The Vatican and China broke off formal diplomatic ties in 1951; both sides have at times in recent years expressed a general interest in re-establishing them.
Still, the relationship has going through a stormy period since April, when China's Patriotic Catholic Church appointed two bishops without first consulting the Vatican. The Vatican denounced the move as "an attack on religious freedom."
China had long insisted that its state-controlled Catholic Church had the right to appoint bishops. The Vatican insists that such power belongs solely to the pope. As a practical matter, in the past two years bishops have generally been appointed after informal discussions between the two sides.
The Vatican delegation now in Beijing consists of two relatively senior officials, Archbishop Claudio Celli and Monsignor Gianfranco Rota Graziosi. They arrived last Sunday and will remain until tomorrow, meeting with "mid-level" government officials, Cervellera said; they will not be meeting with officials from the Patriotic Church.

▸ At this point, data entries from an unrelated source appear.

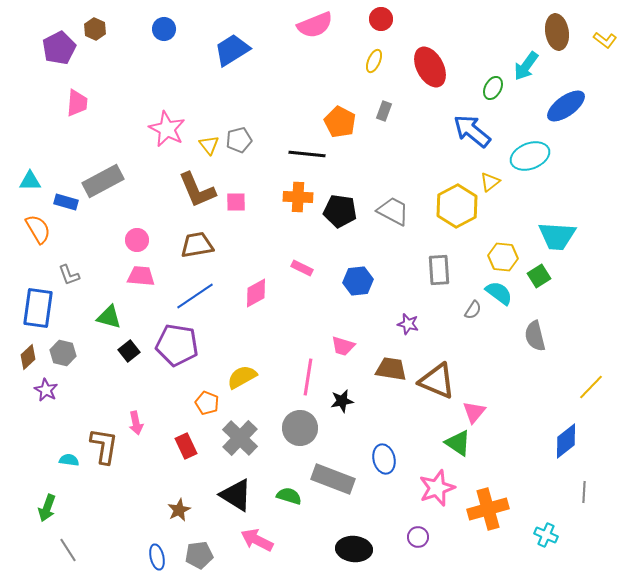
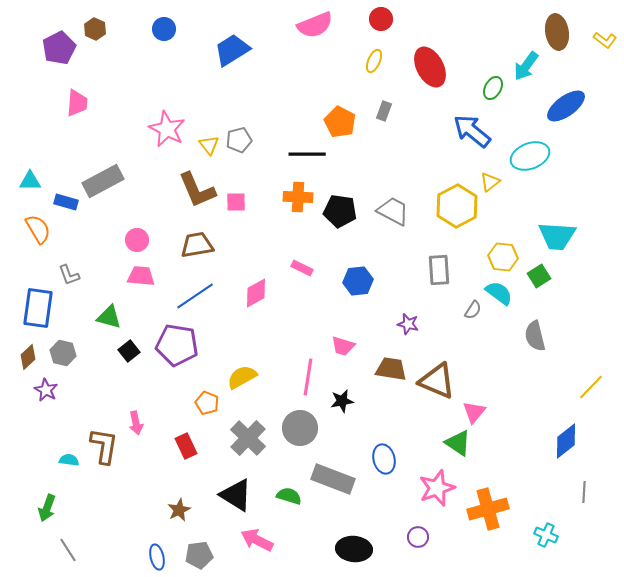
black line at (307, 154): rotated 6 degrees counterclockwise
gray cross at (240, 438): moved 8 px right
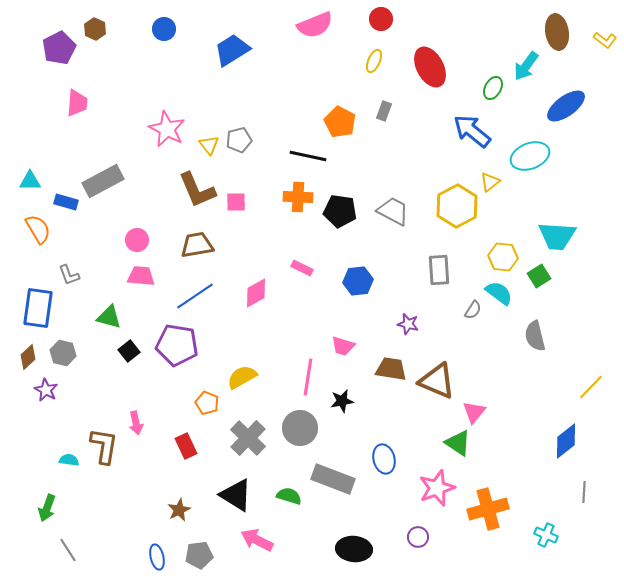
black line at (307, 154): moved 1 px right, 2 px down; rotated 12 degrees clockwise
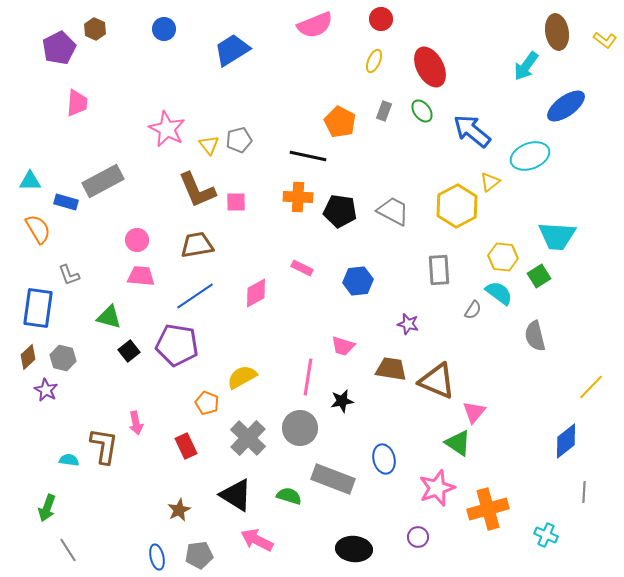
green ellipse at (493, 88): moved 71 px left, 23 px down; rotated 65 degrees counterclockwise
gray hexagon at (63, 353): moved 5 px down
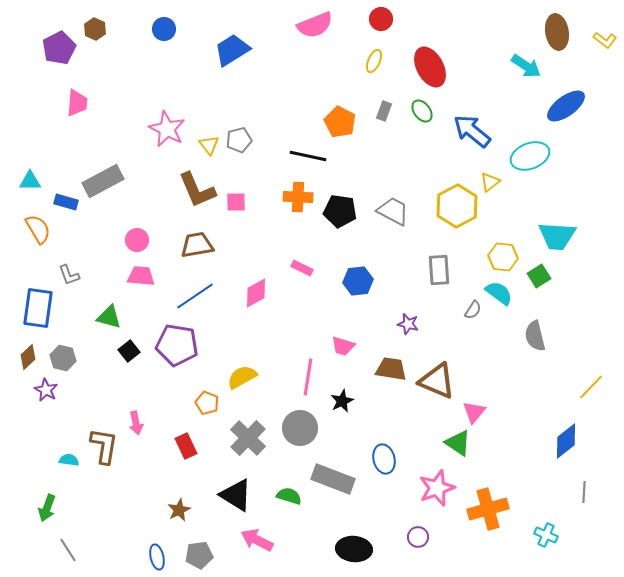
cyan arrow at (526, 66): rotated 92 degrees counterclockwise
black star at (342, 401): rotated 15 degrees counterclockwise
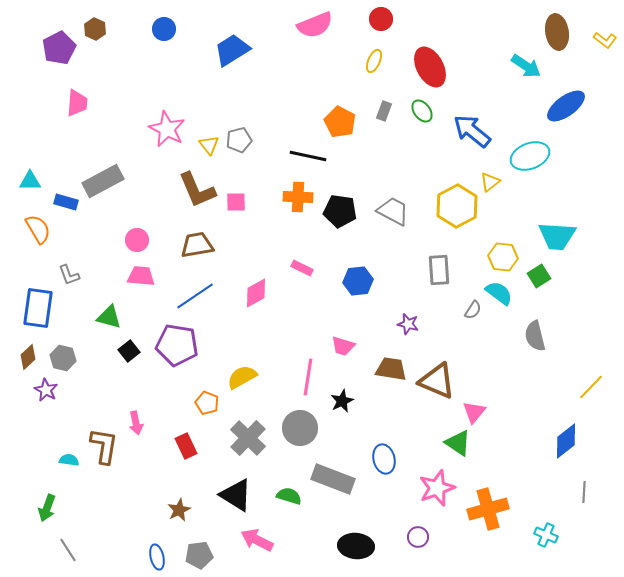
black ellipse at (354, 549): moved 2 px right, 3 px up
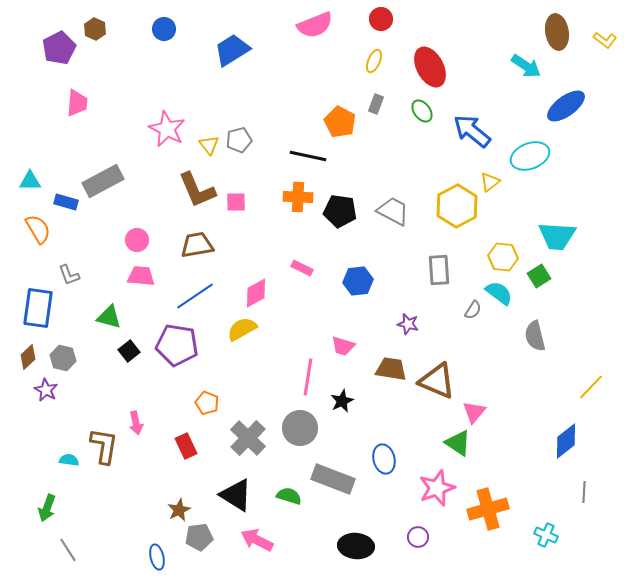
gray rectangle at (384, 111): moved 8 px left, 7 px up
yellow semicircle at (242, 377): moved 48 px up
gray pentagon at (199, 555): moved 18 px up
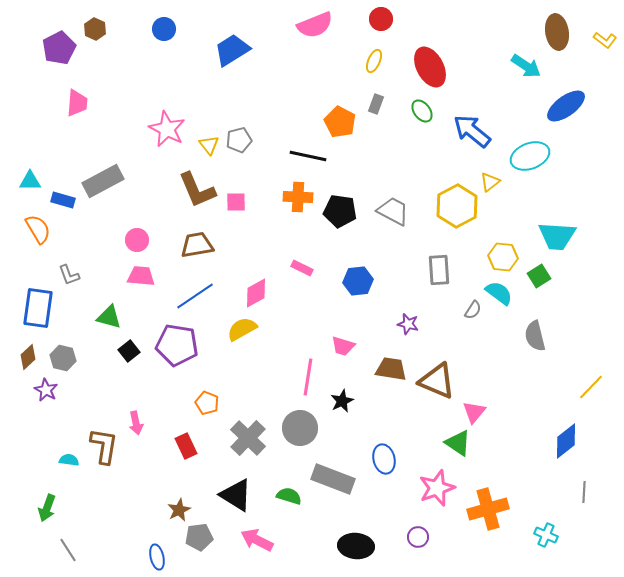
blue rectangle at (66, 202): moved 3 px left, 2 px up
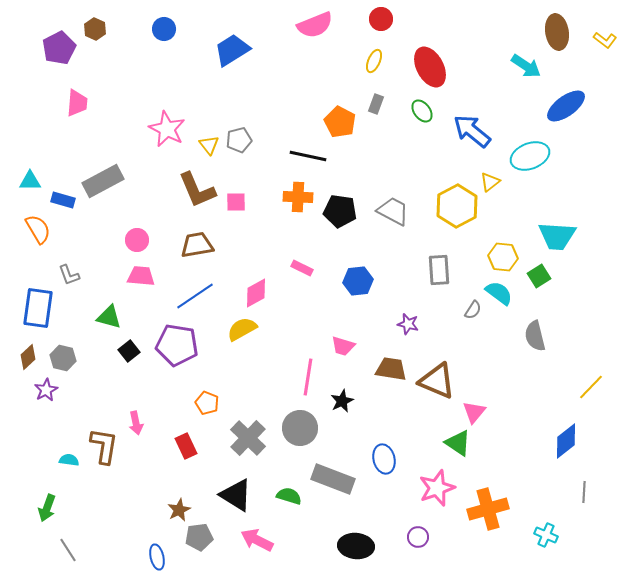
purple star at (46, 390): rotated 15 degrees clockwise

Neither the Vatican nor the Chinese government would confirm the meetings.
A papal spokesman, Joaquin Navarro-Valls, said, "I have no comment to make."
But a church official who was involved in previous informal talks between the two sides over the last two years confirmed that the visit was occurring.
Relations between the Vatican and China reached a low point on Oct. 1, 2000, when Pope John Paul II proclaimed 120 Chinese as martyrs, on the very day that the Chinese Communist government was celebrating its 50th anniversary. The pope later wrote a letter apologizing for the coincidence of timing, which he said was not intentional.
During the last years of John Paul II's papacy, which ended with his death last April, the Vatican and China engaged in a series of informal exploratory meetings in Rome and Beijing, largely conducted through surrogates. Leaders of Catholic aid groups like the Community of Sant'Egidio met with representatives of Chinese government research and policy organizations.
Months before he died, John Paul II himself met with one of these Chinese delegations.
China has said that before full diplomatic relations can be restored, the Vatican must sever its ties with Taiwan. Vatican officials have indicated that they are prepared to do so if the two sides can agree on the issue of ordaining bishops.